Once the skin is broken, bacteria can easily make their way in to cause a secondary infection. If you feel that your dog's hotspot popped up overnight, you may very well be right. These superficial lesions can progress quickly; just a few hours of licking may cause an area to double in size.
Hotspots can occur anywhere on the body, but they most commonly appear on a dog's limbs, hip/rump area, and behind the ears. A dog's breed may contribute to their risk of developing these uncomfortable spots. Data suggests that German Shepherd Dogs, Rottweilers, and Golden Retrievers, among other long-haired breeds, could be predisposed. Summer tends to be the prime time for hotspots, as the warm weather exacerbates the inflammation associated with these moist areas.
How to Identify Hotspots
Hotspots don't always have a consistent appearance; they look different at the various stages of healing. Use these telltale indicators to help identify whether your dog has a hotspot.
- Excessive licking or scratching in an area
- Saliva staining on fur around area
- Hair loss or matted hair around the sore
- Weepy, red lesion
- Raised red area
- Patch of dry, inflamed skin
Tips to Manage Hotspots
Although it's critical to address the underlying issue that led to the hotspot, there are ways you can provide your dog with relief and help promote healing.
- Use the cone of shame. The first thing you should do as soon as you notice a hotspot is place a cone or Elizabethan collar on your dog to prevent further licking, chewing, or scratching. This cone will need to stay on until the hotspot is entirely healed.
- Clip the area. If you have clippers, you can carefully trim the hair around the hotspot. Do not use scissors close to the skin, as these can cut and injure your dog.
- Wash and dry. Gently wash the area and dry it thoroughly. Keep it dry and open to the air at all times. If you have a veterinary-approved antimicrobial/antiseptic scrub like chlorhexidine, you can use that to clean the hotspot. Do not use any other cleansers, hydrogen peroxide, or alcohol on the hotspot, as these will cause further irritation and damage the skin.
- Avoid ointments. Avoid putting any ointments on the lesion. Ointments can attract debris and may not be safe if your dog licks at the site. It's also important to let the hotspot dry out rather than keeping it moist.

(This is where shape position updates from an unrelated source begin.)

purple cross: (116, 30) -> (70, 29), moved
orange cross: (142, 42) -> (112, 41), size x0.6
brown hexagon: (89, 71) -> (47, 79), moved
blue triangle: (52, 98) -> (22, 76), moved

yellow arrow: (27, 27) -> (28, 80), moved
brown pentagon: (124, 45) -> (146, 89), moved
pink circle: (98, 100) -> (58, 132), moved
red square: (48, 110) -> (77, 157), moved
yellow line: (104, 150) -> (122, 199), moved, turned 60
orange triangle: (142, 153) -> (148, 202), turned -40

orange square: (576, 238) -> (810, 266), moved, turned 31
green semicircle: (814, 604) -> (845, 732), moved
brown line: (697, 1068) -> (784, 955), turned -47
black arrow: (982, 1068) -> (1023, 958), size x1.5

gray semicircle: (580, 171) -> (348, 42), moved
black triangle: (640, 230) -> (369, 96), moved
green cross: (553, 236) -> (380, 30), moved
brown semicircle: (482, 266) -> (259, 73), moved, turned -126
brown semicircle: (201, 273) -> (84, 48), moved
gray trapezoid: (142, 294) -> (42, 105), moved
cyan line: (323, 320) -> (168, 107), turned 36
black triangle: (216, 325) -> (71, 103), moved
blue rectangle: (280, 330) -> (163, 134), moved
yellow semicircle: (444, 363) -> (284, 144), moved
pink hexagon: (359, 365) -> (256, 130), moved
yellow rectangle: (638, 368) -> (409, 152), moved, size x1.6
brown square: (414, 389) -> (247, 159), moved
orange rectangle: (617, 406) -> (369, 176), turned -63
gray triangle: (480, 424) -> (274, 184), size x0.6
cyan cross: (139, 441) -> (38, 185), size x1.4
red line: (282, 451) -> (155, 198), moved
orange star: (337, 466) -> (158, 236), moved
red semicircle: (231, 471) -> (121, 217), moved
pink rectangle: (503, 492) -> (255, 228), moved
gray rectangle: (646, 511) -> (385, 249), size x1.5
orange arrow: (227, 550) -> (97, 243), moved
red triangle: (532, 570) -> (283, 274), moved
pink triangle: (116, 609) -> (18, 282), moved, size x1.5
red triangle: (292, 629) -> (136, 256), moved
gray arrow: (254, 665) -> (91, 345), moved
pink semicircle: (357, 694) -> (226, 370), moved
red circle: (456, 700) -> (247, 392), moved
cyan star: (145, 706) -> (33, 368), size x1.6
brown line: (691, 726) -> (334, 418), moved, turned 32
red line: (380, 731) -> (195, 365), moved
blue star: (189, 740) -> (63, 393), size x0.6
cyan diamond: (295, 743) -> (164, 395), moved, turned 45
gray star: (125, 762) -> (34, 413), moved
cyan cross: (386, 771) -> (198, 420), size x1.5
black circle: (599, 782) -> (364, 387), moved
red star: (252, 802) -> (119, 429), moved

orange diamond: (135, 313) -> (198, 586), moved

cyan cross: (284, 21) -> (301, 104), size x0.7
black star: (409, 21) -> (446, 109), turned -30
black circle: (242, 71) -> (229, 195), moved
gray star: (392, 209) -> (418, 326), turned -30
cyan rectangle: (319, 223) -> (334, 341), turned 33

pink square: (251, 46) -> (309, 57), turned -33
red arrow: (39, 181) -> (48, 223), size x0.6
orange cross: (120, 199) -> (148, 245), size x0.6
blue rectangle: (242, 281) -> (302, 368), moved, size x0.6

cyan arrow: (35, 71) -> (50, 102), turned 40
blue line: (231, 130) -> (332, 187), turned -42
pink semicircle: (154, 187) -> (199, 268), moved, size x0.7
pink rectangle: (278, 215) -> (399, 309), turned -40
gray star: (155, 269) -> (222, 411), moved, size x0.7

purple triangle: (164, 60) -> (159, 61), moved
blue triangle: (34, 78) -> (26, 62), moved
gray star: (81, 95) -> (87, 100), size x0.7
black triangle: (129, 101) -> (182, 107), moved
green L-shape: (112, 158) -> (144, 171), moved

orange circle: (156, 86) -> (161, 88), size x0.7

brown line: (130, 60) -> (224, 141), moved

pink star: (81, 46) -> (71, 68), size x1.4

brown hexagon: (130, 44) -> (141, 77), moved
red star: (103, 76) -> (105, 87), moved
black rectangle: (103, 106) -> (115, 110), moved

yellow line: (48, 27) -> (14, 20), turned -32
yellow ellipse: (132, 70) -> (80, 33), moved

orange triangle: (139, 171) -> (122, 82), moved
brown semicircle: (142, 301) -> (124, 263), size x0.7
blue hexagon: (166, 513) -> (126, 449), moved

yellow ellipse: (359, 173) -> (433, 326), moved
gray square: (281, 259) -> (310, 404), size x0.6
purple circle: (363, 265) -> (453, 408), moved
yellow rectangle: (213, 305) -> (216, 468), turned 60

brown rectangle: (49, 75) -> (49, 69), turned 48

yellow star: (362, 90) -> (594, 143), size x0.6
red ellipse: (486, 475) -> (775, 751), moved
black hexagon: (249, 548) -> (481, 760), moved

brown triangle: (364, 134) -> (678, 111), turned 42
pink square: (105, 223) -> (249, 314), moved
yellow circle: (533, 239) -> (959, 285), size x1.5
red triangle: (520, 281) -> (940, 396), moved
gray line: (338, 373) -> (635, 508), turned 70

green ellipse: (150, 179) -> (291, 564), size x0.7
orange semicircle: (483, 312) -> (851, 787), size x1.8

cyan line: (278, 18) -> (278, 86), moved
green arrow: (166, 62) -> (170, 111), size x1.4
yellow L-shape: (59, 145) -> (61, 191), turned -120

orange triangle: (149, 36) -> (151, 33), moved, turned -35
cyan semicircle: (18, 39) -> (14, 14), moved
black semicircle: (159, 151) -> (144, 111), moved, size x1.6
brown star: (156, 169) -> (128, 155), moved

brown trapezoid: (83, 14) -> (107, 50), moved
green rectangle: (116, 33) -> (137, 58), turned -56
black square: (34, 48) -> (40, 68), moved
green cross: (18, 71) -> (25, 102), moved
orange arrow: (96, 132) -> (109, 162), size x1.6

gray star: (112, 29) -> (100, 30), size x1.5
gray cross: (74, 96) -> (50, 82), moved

- Keep an eye on it. Monitor the area for signs of infection. If the hotspot does not appear to be healing within a few days, you should see your vet.
When to Seek Veterinary Care
Anytime your dog develops a hotspot, it is best to have it evaluated by your veterinarian. They can identify the root cause of the hotspot (allergies, parasites, ear infection, etc.) and make recommendations to prevent future lesions. Depending on the severity of the spot, they may also recommend medication, such as an antihistamine, tapering dose of oral steroid, pain medication, or a topical spray for dogs.
A hotspot with a secondary bacterial infection will require antibiotic treatment. See your vet right away if you notice significant swelling or an opaque discharge from the hotspot.
Preventing hotspots is typically easier than treating them. Keep these strategies in mind to prevent your dog from developing these uncomfortable abrasions.
- Keep your pet on a monthly flea preventative medication, as fleas are one of the most common underlying triggers associated with hotspots.
- Groom your pet regularly and brush out any mats they may have.
- Dry your dog thoroughly after baths or swimming to prevent moisture buildup on the skin -- this is particularly important in the summer and with long-haired dogs.
- Maintain your pet's coat health with a nutritious diet. Ask your vet about whether your dog would benefit from a fatty acid supplement.
- Address any food, seasonal, or environmental allergies your dog may have.
- Prevent licking or chewing out of boredom by keeping your pup well-exercised and mentally stimulated.
Could My Dog Have Hotspots?
Hotspots are quite distinct from other canine skin conditions, given their oozy and weepy appearance. Catching these spots early can help prevent secondary infections. If you are worried that your dog has a hotspot, promptly identify the abrasion and prevent your dog from licking or chewing on it to start the healing process.